Globalización e identidadesLas identidades han precedido sin duda a la globalización, pero sólo con ésta se ha producido su eclosión a una escala previamente desconocida. Identidad es el proceso por el cual los actores sociales constituyen el sentido de su acción atendiendo a un atributo o a un conjunto de atributos culturales a los que se da prioridad sobre otras posibles fuentes de sentido de la acción. Hoy, por doquier, las identidades religiosas, nacionales, territoriales, étnicas y de género, resultan principios fundamentales de autodefinición y principios básicos de organización social, seguridad personal y movilización política (Barber).
Vivimos en tiempos de un capitalismo informacional desregulado y competitivo que desborda las capacidades de los Estados (Castells). Éstos se encuentran cada vez con mayores dificultades para ofrecer a la gente proyectos creíbles (en tanto que estén bajo el control de los propios Estados) de convivencia y bienestar. La globalización ha revalorizado también la dimensión local pues sólo en ella se encuentra la respuesta a muchos de los desafíos del empleo, la productividad y la lucha contra la pobreza.
Este proceso de pérdida de crédito del Estado como agente principal del desarrollo se ha dado con especial intensidad en América Latina. A lo largo del siglo XX el principio identitario dominante en todos nuestros países fue la identidad nacional asimilada y confundida con el proyecto de desarrollo protagonizado prioritaria sino exclusivamente por el Estado. En América Latina la nación no preexistía al Estado sino que era éste quien tenía que construir a la nación mediante el éxito a largo plazo de sus proyectos desarrollistas. En Bolivia la revolución de 1952 encarnó a la vez el proyecto de desarrollo y el de nacionalización.
El fracaso del modelo cepalino de desarrollo coincidió históricamente con el inicio de la globalización. Para enfrentar la crisis, los Estados latinoamericanos tuvieron que asumir el rol de modernizadores en un contexto de globalización. Desprestigiado el conocimiento autóctono, de acuerdo con el saber convencional de las instituciones financieras internacionales, se procedió a disminuir al Estado y a traspasar al sector privado –ya bajo hegemonía transnacional- gran parte de las responsabilidades públicas, sin que los Estados dispusieran de las necesarias capacidades institucionales reguladoras y de control. De este modo el Estado nacional-popular se fue convirtiendo en el Estado neo-liberal. Paralelamente, se fueron deshaciendo las alianzas históricas entre los trabajadores organizados, las clases medias profesionales y burocráticas y los grupos económicos internos sobre las que se habían apoyado los propios Estados y sus proyectos nacional-populares de desarrollo.
Mientras duró la credibilidad del proyecto de desarrollo del Estado nacional-popular la identidad nacional fue el principio dominante de cohesión social.
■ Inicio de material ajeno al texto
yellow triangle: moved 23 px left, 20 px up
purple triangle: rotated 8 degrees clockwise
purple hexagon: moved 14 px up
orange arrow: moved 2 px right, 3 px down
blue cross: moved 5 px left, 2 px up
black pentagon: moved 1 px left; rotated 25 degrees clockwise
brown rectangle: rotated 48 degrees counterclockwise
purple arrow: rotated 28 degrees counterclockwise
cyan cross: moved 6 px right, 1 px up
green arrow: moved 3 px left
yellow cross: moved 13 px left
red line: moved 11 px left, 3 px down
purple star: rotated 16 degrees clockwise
Cuando, en respuesta a la crisis estructural de los 80, algunos Estados latinoamericanos se hicieron neoliberales, la identidad nacional duró lo que la credibilidad del proyecto neoliberal de desarrollo. Mientras éste produjo resultados para el conjunto de la población, aunque fuera en un contexto de gran desigualdad y corrupción, los Zedillo, Menem, Salinas, Sánchez de Lozada, Fujimori y hasta Cardoso ganaron elecciones. Pero cuando se deterioraron las condiciones sociales se produjo no sólo una crisis económica sino del sistema político, de la identidad nacional y del propio Estado.
En otros países como Ecuador, Colombia o Venezuela, las resistencias sociales detuvieron las liberalizaciones, pero al precio de caotizar la economía, entrándose así en una espiral que ha conducido a sociedades fragmentadas, polarizadas y bajo conducción de liderazgos populistas y cada vez más dudosamente democráticos. Pero tanto en unos casos como en otros, los Estados han perdido su credibilidad como portadores de un proyecto de desarrollo e identidad nacional. En estas circunstancias la gente ha tendido a encontrar su autodefinición y la esperanza de su bienestar en otras fuentes identitarias, más o menos compatibles con una identidad nacional que en todo caso se ha debilitado. Las identidades regionales y étnicas se han disparado.
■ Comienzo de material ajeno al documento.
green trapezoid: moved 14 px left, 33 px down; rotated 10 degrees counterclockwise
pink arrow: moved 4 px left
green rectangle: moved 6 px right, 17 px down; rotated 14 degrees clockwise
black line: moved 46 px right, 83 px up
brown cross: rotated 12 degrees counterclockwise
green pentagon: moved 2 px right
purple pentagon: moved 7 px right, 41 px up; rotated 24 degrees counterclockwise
Con todo, explicaciones estructurales como la precedente no dan cuenta de toda la complejidad que acompaña la emergencia de las identidades. La revalorización de las identidades se ha hecho también desde la evolución del propio principio democrático. Hoy se entiende, en efecto, que una democracia sólo puede ser muy imperfecta si impone como único o hegemónico un solo molde cultural, ya que esto supone tratar desigualmente a la diversidad de culturas existentes en la comunidad política. Cuando las sociedades son pluriculturales el principio democrático exige reconocer el pluralismo cultural y dar a cada comunidad cultural el derecho y los recursos para su libre desarrollo.
Como consecuencia de las migraciones internas e internacionales, acompañadas del abaratamiento de los costes de transporte y comunicación audio-visual, todas las comunidades políticas se están haciendo más o menos pluriculturales y todas las comunidades culturales inmigradas se están haciendo más o menos transnacionales. El destino de los migrantes ya no es el de asimilarse necesariamente a una identidad nacional exclusiva y excluyente. Las identidades se están haciendo necesariamente complejas y cambiantes. Hasta los Estados-nación históricamente exitosos tienen que aprender a vivir el pluralismo cultural y la complejidad identitaria y a experimentar nuevos instrumentos de cohesión social y de legitimación política.
Por lo demás, esta explosión de identidades tiene las más diversas significaciones. Muchas identidades están emergiendo como respuesta a una globalización que les margina o excluye, son identidades resistencialistas y a veces fundamentalistas. Pero otras identidades se afirman como un proyecto de inserción ventajosa en una globalización en la que ven más oportunidades que amenazas. En Bolivia estamos reviviendo un proyecto de Estado popular que ya no aspira a ser nacional sino plurinacional y que se apoya principalmente en identidades nacionales originarias e indígenas que se autoconsideran mayoritarias y se describen como excluidas de la globalización dominante o incluidas sólo por la puerta trasera de las migraciones o los tráficos ilegales. Desde esta lógica se pretende revalorizar la economía comunitaria erigida en bastión a la vez de resistencia al capitalismo global y de identidad plurinacional. Pero a esta visión se opone la que emerge en regiones bolivianas portadoras de proyectos de desarrollo capitalista, que se autoconsideran capaces de aprovechar las oportunidades de la globalización, ampliar la base productiva y del empleo de calidad, ampliar las clases medias y la base social de la democracia… y para ello necesitan la fuerza de una identidad renovada.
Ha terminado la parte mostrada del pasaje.